In diesem Moment sah ich Zara hereinkommen.
„Deine Freundin ist hier, ich bringe noch ein paar Getränke und Snacks“, sagte sie und stand auf.
„Danke, Marlene.“
Zara kam herüber und setzte sich neben mich, hielt meine Hände. Sie wusste bereits, dass ich zitterte.
„Es ist okay. Wann immer du bereit bist, rauszukommen, sag es einfach, und Cynthia wird es verstehen.
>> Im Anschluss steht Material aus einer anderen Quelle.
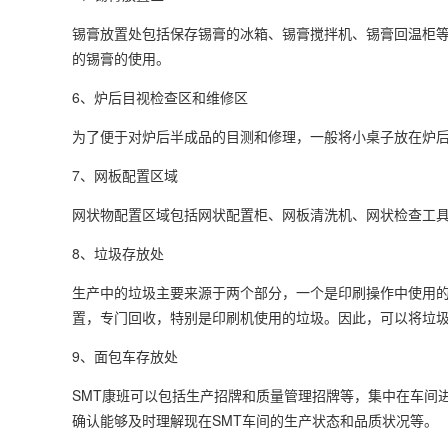
锡膏放置处包括保存锡膏的冰箱、锡膏搅拌机、锡膏回温柜
的锡膏的使用。
6、炉后目视检查区和维修区
为了便于对炉后半成品的目测和修理，一般将小桌子放在炉
7、网板配置区域
网状物配置区域包括网状配置柜、网板清洗机、网状检查工
8、垃圾存放处
生产中的垃圾主要来源于两个部分，一个是印刷操作中使用
置，专门回收，特别是印刷机使用的垃圾。因此，可以将垃
9、面包车存放处
SMT康班可以包括生产招牌和质量管理招牌等，集中在车间
确认能够及时理解现在SMT车间的生产状态和品质状况等。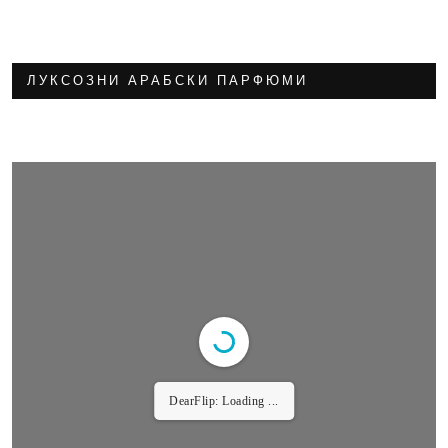
ЛУКСОЗНИ АРАБСКИ ПАРФЮМИ
DearFlip: Loading ...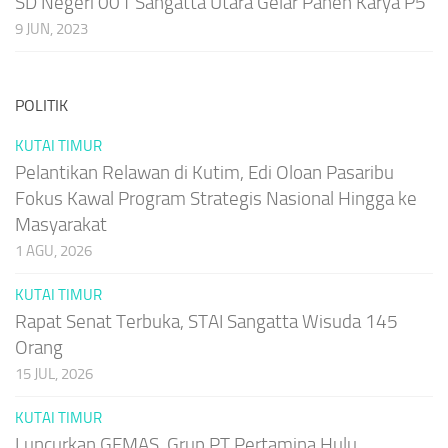
SD Negeri 001 Sangatta Utara Gelar Panen Karya P5
9 JUN, 2023
POLITIK
KUTAI TIMUR
Pelantikan Relawan di Kutim, Edi Oloan Pasaribu
Fokus Kawal Program Strategis Nasional Hingga ke
Masyarakat
1 AGU, 2026
KUTAI TIMUR
Rapat Senat Terbuka, STAI Sangatta Wisuda 145
Orang
15 JUL, 2026
KUTAI TIMUR
Luncurkan GEMAS, Grup PT Pertamina Hulu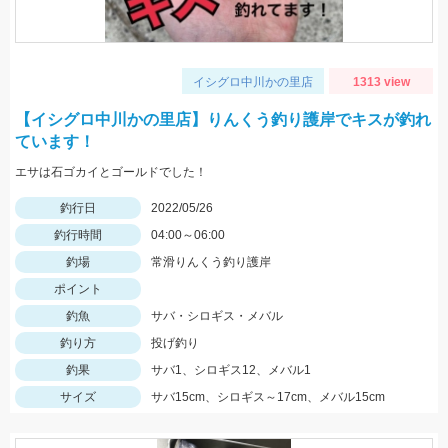
イシグロ中川かの里店
1313 view
【イシグロ中川かの里店】りんくう釣り護岸でキスが釣れ
ています！
エサは石ゴカイとゴールドでした！
釣行日
2022/05/26
釣行時間
04:00～06:00
釣場
常滑りんくう釣り護岸
ポイント
釣魚
サバ・シロギス・メバル
釣り方
投げ釣り
釣果
サバ1、シロギス12、メバル1
サイズ
サバ15cm、シロギス～17cm、メバル15cm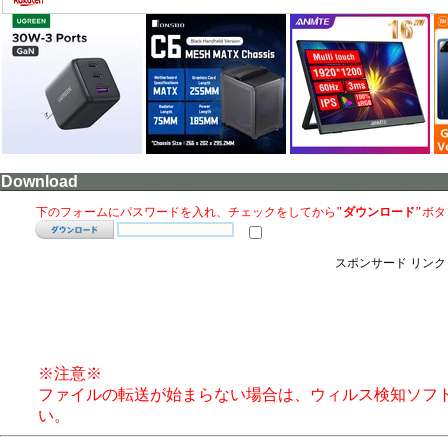
Download
下のフォームにパスワードを入れ、チェックをしてから
"ダウンロード"
ボタ
スポンサード リンク
※注意※
ファイルの転送が始まらない場合は、ウィルス検知ソフ
い。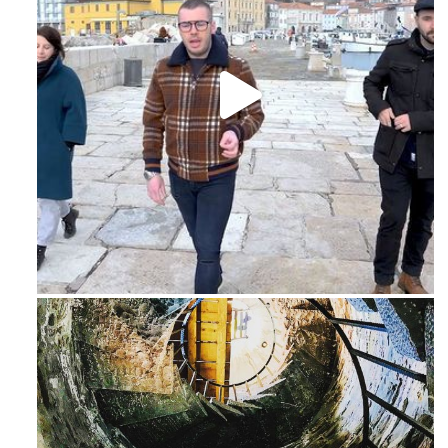
Feb 16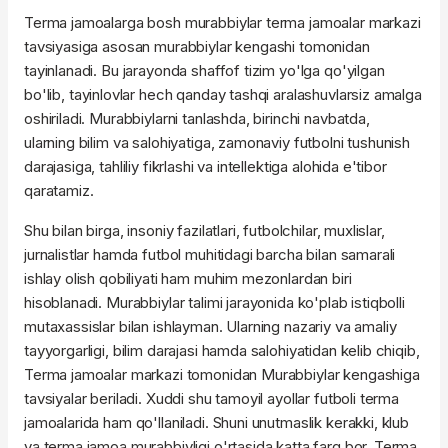
Terma jamoalarga bosh murabbiylar terma jamoalar markazi
tavsiyasiga asosan murabbiylar kengashi tomonidan
tayinlanadi. Bu jarayonda shaffof tizim yo'lga qo'yilgan
bo'lib, tayinlovlar hech qanday tashqi aralashuvlarsiz amalga
oshiriladi. Murabbiylarni tanlashda, birinchi navbatda,
ularning bilim va salohiyatiga, zamonaviy futbolni tushunish
darajasiga, tahliliy fikrlashi va intellektiga alohida e'tibor
qaratamiz.
Shu bilan birga, insoniy fazilatlari, futbolchilar, muxlislar,
jurnalistlar hamda futbol muhitidagi barcha bilan samarali
ishlay olish qobiliyati ham muhim mezonlardan biri
hisoblanadi. Murabbiylar talimi jarayonida ko'plab istiqbolli
mutaxassislar bilan ishlayman. Ularning nazariy va amaliy
tayyorgarligi, bilim darajasi hamda salohiyatidan kelib chiqib,
Terma jamoalar markazi tomonidan Murabbiylar kengashiga
tavsiyalar beriladi. Xuddi shu tamoyil ayollar futboli terma
jamoalarida ham qo'llaniladi. Shuni unutmaslik kerakki, klub
va terma jamoa murabbiyligi o'rtasida katta farq bor. Terma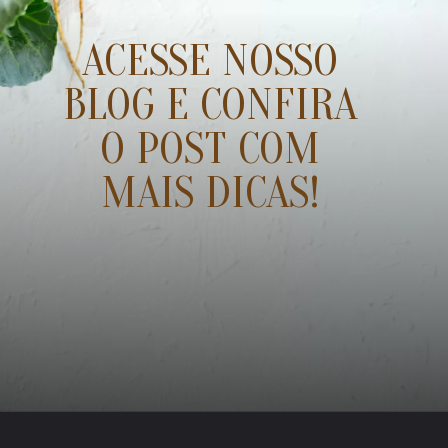
ACESSE NOSSO
BLOG E CONFIRA
O POST COM
MAIS DICAS!
Opening
https://www.recantodabia.com.br/o-que-plantar-na-horta-em-casa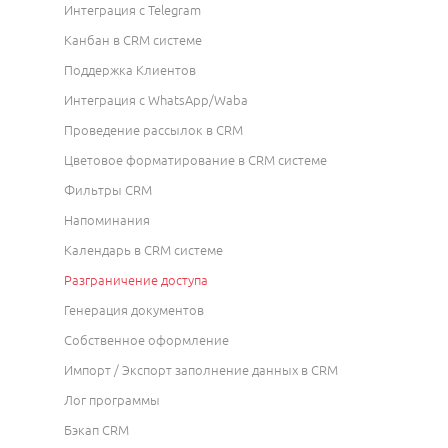
Интеграция с Telegram
Канбан в CRM системе
Поддержка Клиентов
Интеграция с WhatsApp/Waba
Проведение рассылок в CRM
Цветовое форматирование в CRM системе
Фильтры CRM
Напоминания
Календарь в CRM системе
Разграничение доступа
Генерация документов
Собственное оформление
Импорт / Экспорт заполнение данных в CRM
Лог программы
Бэкап CRM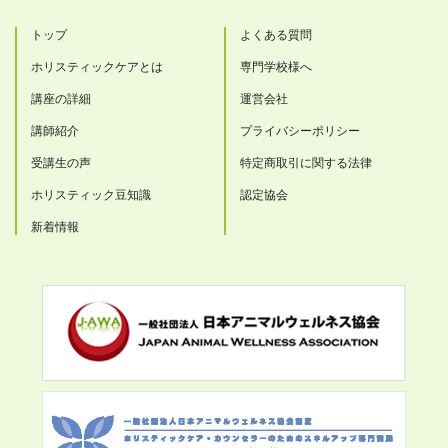
トップ
よくある質問
ホリスティックケアとは
専門学校様へ
講座の詳細
運営会社
講師紹介
プライバシーポリシー
受講生の声
特定商取引に関する法律
ホリスティック豆知識
認定協会
新着情報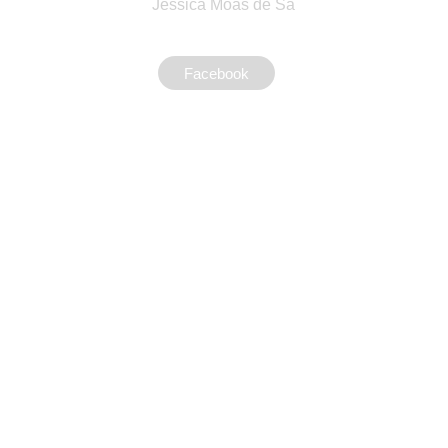
Jéssica Moás de Sá
Facebook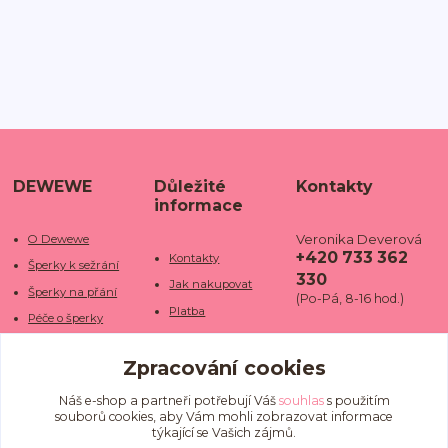
DEWEWE
Důležité
Kontakty
informace
Veronika Deverová
O Dewewe
+420 733 362
Kontakty
Šperky k sežrání
330
Jak nakupovat
Šperky na přání
(Po-Pá, 8-16 hod.)
Platba
Péče o šperky
Doba dodání
info@dewe
Trhy a jarmarky
we.cz
Zpracování cookies
Doprava
Kamenné obchody
Vrácení a reklamace
Fotogalerie
Náš e-shop a partneři potřebují Váš
souhlas
s použitím
souborů cookies, aby Vám mohli zobrazovat informace
Obchodní podmínky
Blog
týkající se Vašich zájmů.
Ochrana osobních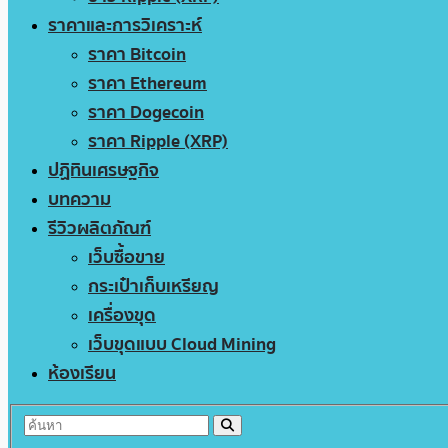
ราคาและการวิเคราะห์
ราคา Bitcoin
ราคา Ethereum
ราคา Dogecoin
ราคา Ripple (XRP)
ปฏิทินเศรษฐกิจ
บทความ
รีวิวผลิตภัณฑ์
เว็บซื้อขาย
กระเป๋าเก็บเหรียญ
เครื่องขุด
เว็บขุดแบบ Cloud Mining
ห้องเรียน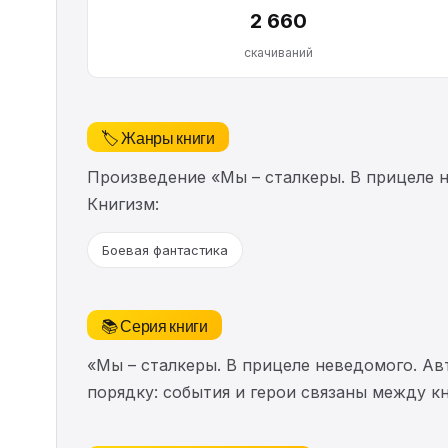
2 660
скачиваний
🏷️ Жанры книги
Произведение «Мы – сталкеры. В прицеле 
Книгизм:
Боевая фантастика
📚 Серия книги
«Мы – сталкеры. В прицеле неведомого. А
порядку: события и герои связаны между к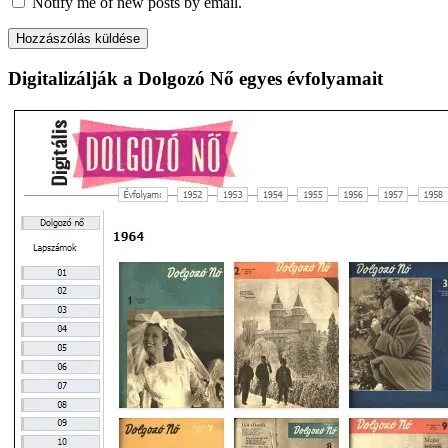
Notify me of new posts by email.
Digitalizálják a Dolgozó Nő egyes évfolyamait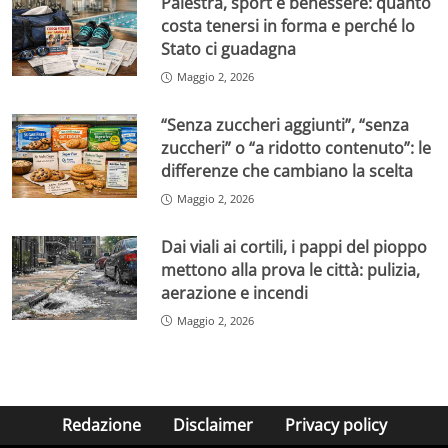
Palestra, sport e benessere: quanto
costa tenersi in forma e perché lo
Stato ci guadagna
Maggio 2, 2026
“Senza zuccheri aggiunti”, “senza
zuccheri” o “a ridotto contenuto”: le
differenze che cambiano la scelta
Maggio 2, 2026
Dai viali ai cortili, i pappi del pioppo
mettono alla prova le città: pulizia,
aerazione e incendi
Maggio 2, 2026
Redazione
Disclaimer
Privacy policy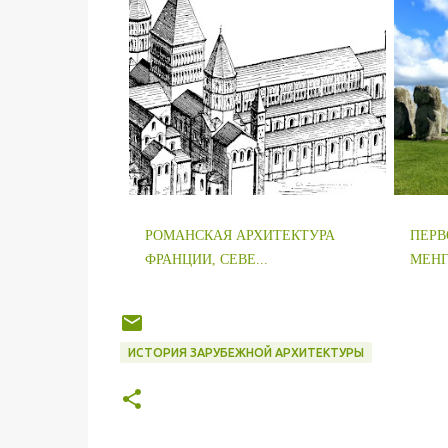
РОМАНСКАЯ АРХИТЕКТУРА
ПЕРВ
ФРАНЦИИ, СЕВЕ...
МЕНГИ
ИСТОРИЯ ЗАРУБЕЖНОЙ АРХИТЕКТУРЫ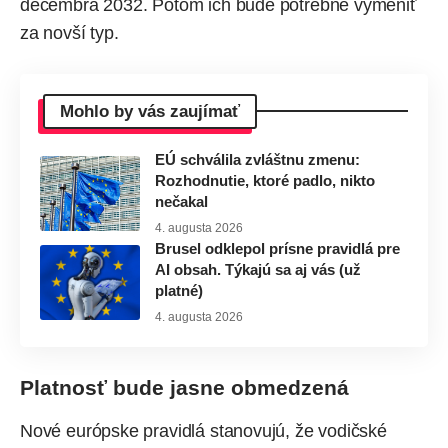
decembra 2032. Potom ich bude potrebné vymeniť
za novší typ.
Mohlo by vás zaujímať
EÚ schválila zvláštnu zmenu:
Rozhodnutie, ktoré padlo, nikto
nečakal
4. augusta 2026
Brusel odklepol prísne pravidlá pre
AI obsah. Týkajú sa aj vás (už
platné)
4. augusta 2026
Platnosť bude jasne obmedzená
Nové európske pravidlá stanovujú, že vodičské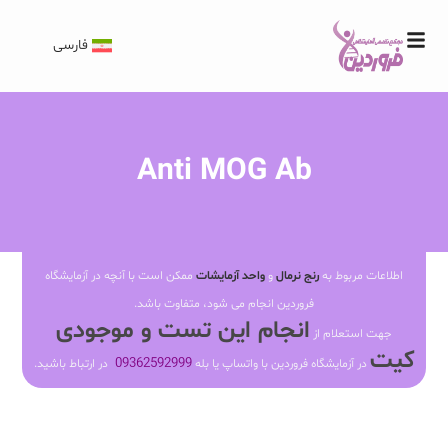
فارسی
Anti MOG Ab
اطلاعات مربوط به
رنج نرمال
و
واحد آزمایشات
ممکن است با آنچه در آزمایشگاه
فروردین انجام می شود، متفاوت باشد.
انجام این تست و موجودی
جهت استعلام از
کیت
09362592999
در آزمایشگاه فروردین با واتساپ یا بله
در ارتباط باشید.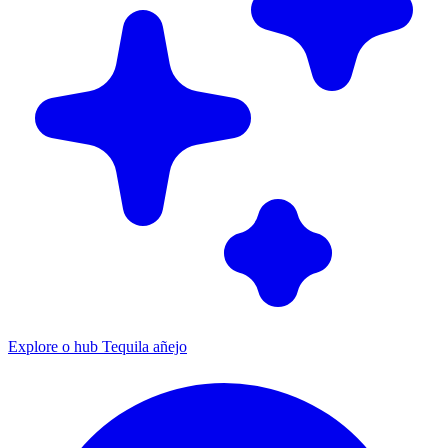
Explore o hub Tequila añejo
Ich weiß, warum du das tust, und ich verstehe es. Wenn du mich jemals brauchst, werde ich immer für dich da sein“, sagte sie leise.
„Danke, Zara. Wenn ich dich und Cynthia nicht hätte, ich weiß nicht...“, ich brach ab.
„Und du wirst es nie herausfinden müssen. Wir werden spät zur Vorlesung“, sagte sie lächelnd.
Ich stand auf und ging in die Richtung, von der ich dachte, dass die Küche sei. Ich fand Marlene, die vor sich hin summte.
„Marlene?“
„Ja, Frau?“
„Ich werde jetzt gehen. Ich habe heute Vorlesungen. Ähm, meine Taschen sind im Wohnzimmer, ich bin mir nicht sicher.“
„Geh du nur, ich kümmere mich darum, mach dir keine Sorgen“, antwortete sie lächelnd.
„Danke. Darf ich Ihre Nummer haben, falls es einen Notfall gibt oder so?“, fragte ich.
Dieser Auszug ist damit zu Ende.